Page images and extracted text
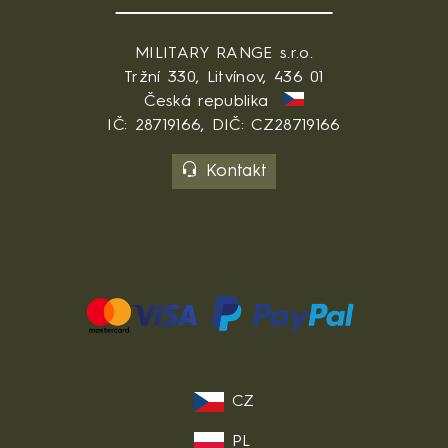
MILITARY RANGE s.r.o.
Tržní 330, Litvínov, 436 01
Česká republika
IČ: 28719166, DIČ: CZ28719166
Kontakt
CZ
PL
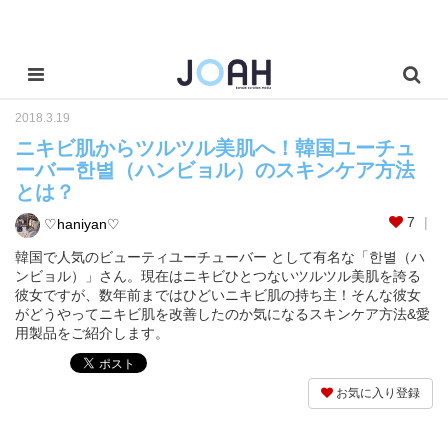
2018.3.19
ニキビ肌からツルツル美肌へ！韓国ユーチュ
ーバー한별（ハンビョル）のスキンケア方法
とは？
7
♡haniyan♡
韓国で人気のビューティユーチューバー として有名な「한별（ハ
ンビョル）」さん。現在はニキビひとつないツルツル美肌を誇る
彼女ですが、数年前まではひどいニキビ肌の持ち主！そんな彼女
がどうやってニキビ肌を改善したのか気になるスキンケア方法&愛
用製品をご紹介します。
お気に入り登録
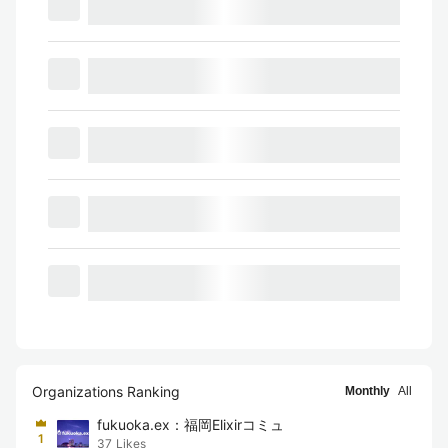
Organizations Ranking
Monthly
All
fukuoka.ex：福岡Elixirコミュ
1
37
Likes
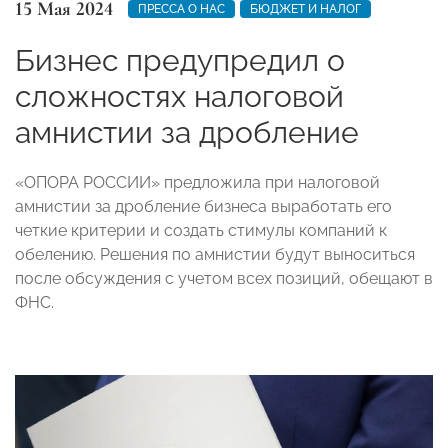
15 Мая 2024
ПРЕССА О НАС
БЮДЖЕТ И НАЛОГ
Бизнес предупредил о
сложностях налоговой
амнистии за дробление
«ОПОРА РОССИИ» предложила при налоговой
амнистии за дробление бизнеса выработать его
четкие критерии и создать стимулы компаний к
обелению. Решения по амнистии будут выноситься
после обсуждения с учетом всех позиций, обещают в
ФНС.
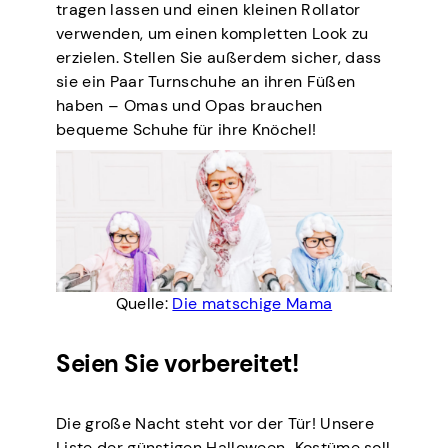
tragen lassen und einen kleinen Rollator
verwenden, um einen kompletten Look zu
erzielen. Stellen Sie außerdem sicher, dass
sie ein Paar Turnschuhe an ihren Füßen
haben – Omas und Opas brauchen
bequeme Schuhe für ihre Knöchel!
Quelle:
Die matschige Mama
Seien Sie vorbereitet!
Die große Nacht steht vor der Tür! Unsere
Liste der günstigen Halloween-Kostüme soll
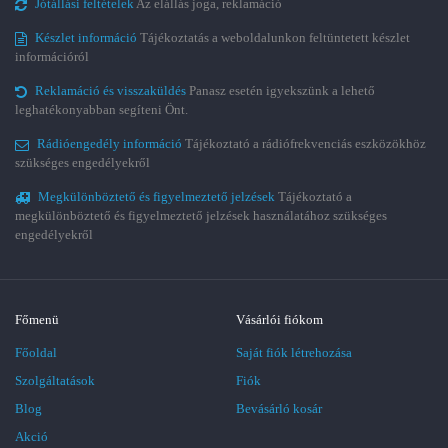
Jótállási feltételek
Az elállás joga, reklamáció
Készlet információ
Tájékoztatás a weboldalunkon feltüntetett készlet
információról
Reklamáció és visszaküldés
Panasz esetén igyekszünk a lehető
leghatékonyabban segíteni Önt.
Rádióengedély információ
Tájékoztató a rádiófrekvenciás eszközökhöz
szükséges engedélyekről
Megkülönböztető és figyelmeztető jelzések
Tájékoztató a
megkülönböztető és figyelmeztető jelzések használatához szükséges
engedélyekről
Főmenü
Vásárlói fiókom
Főoldal
Saját fiók létrehozása
Szolgáltatások
Fiók
Blog
Bevásárló kosár
Akció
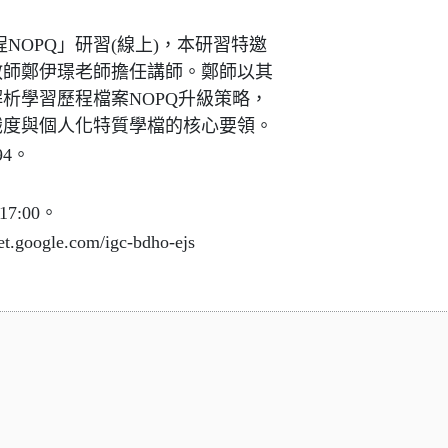
NOPQ」研習(線上)，本研習特邀
教師鄭伊璟老師擔任講師。鄭師以其
析學習歷程檔案NOPQ升級策略，
識度與個人化特質學檔的核心要領。
4。
17:00。
gle.com/igc-bdho-ejs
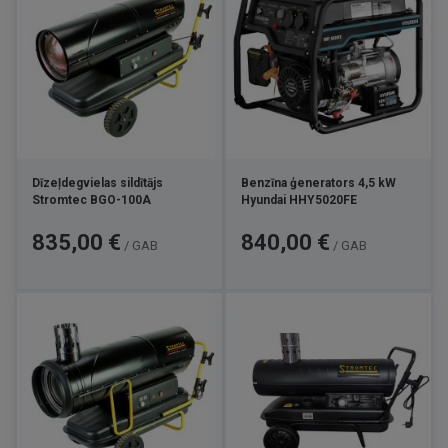
Dīzeļdegvielas sildītājs
Benzīna ģenerators 4,5 kW
Stromtec BGO-100A
Hyundai HHY5020FE
Cena
Cena
835,00 €
840,00 €
/ GAB
/ GAB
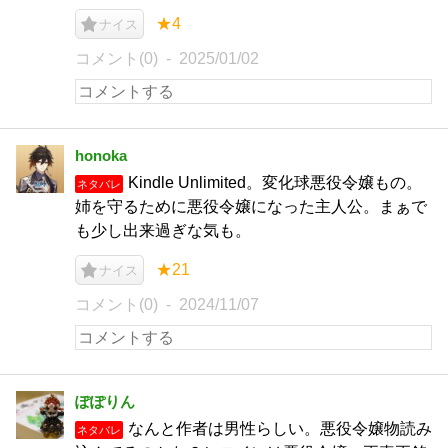
★4
ナイス
コメント(0)
2025/01/02
honoka
Kindle Unlimited。変化球悪役令嬢もの。
ネタバレ
姉を守るために悪役令嬢になった主人公。まぁで
も少し出来過ぎな気も。
★21
ナイス
コメント(0)
2024/11/07
ぽぽりん
なんと作者は男性らしい。悪役令嬢物読み
ネタバレ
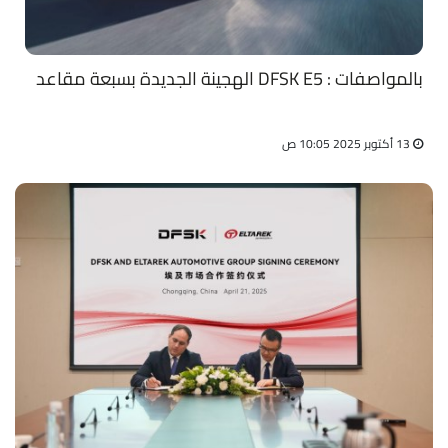
بالمواصفات : DFSK E5 الهجينة الجديدة بسبعة مقاعد
13 أكتوبر 2025 10:05 ص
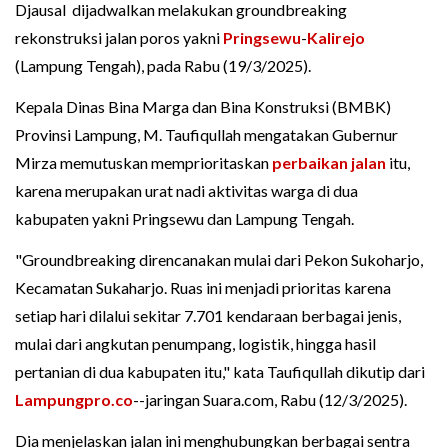
Djausal dijadwalkan melakukan groundbreaking
rekonstruksi jalan poros yakni
Pringsewu
-
Kalirejo
(Lampung Tengah), pada Rabu (19/3/2025).
Kepala Dinas Bina Marga dan Bina Konstruksi (BMBK)
Provinsi Lampung, M. Taufiqullah mengatakan Gubernur
Mirza memutuskan memprioritaskan
perbaikan jalan
itu,
karena merupakan urat nadi aktivitas warga di dua
kabupaten yakni Pringsewu dan Lampung Tengah.
"Groundbreaking direncanakan mulai dari Pekon Sukoharjo,
Kecamatan Sukaharjo. Ruas ini menjadi prioritas karena
setiap hari dilalui sekitar 7.701 kendaraan berbagai jenis,
mulai dari angkutan penumpang, logistik, hingga hasil
pertanian di dua kabupaten itu," kata Taufiqullah dikutip dari
Lampungpro.co
--jaringan Suara.com, Rabu (12/3/2025).
Dia menjelaskan jalan ini menghubungkan berbagai sentra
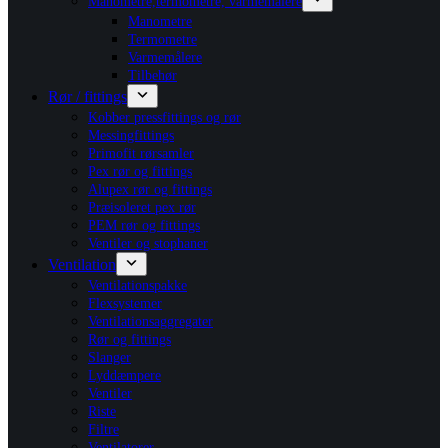
Manometre,termometre, varmemålere
Manometre
Termometre
Varmemålere
Tilbehør
Rør / fittings
Kobber pressfittings og rør
Messingfittings
Primofit rørsamler
Pex rør og fittings
Alupex rør og fittings
Præisoleret pex rør
PEM rør og fittings
Ventiler og stophaner
Ventilation
Ventilationspakke
Flexsystemer
Ventilationsaggregater
Rør og fittings
Slanger
Lyddæmpere
Ventiler
Riste
Filtre
Ventilatorer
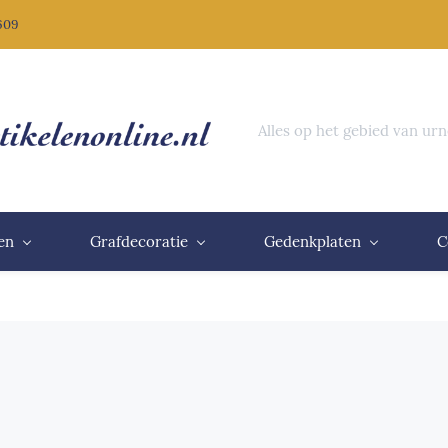
 609
Alles op het gebied van ur
en
Grafdecoratie
Gedenkplaten
C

**REQUIRED WORK:** Filter the records above, keeping each line that contains the word "Manometre".

**RESULT OF THE TASK:**
Manometre,termometre, varmemålere
Manometre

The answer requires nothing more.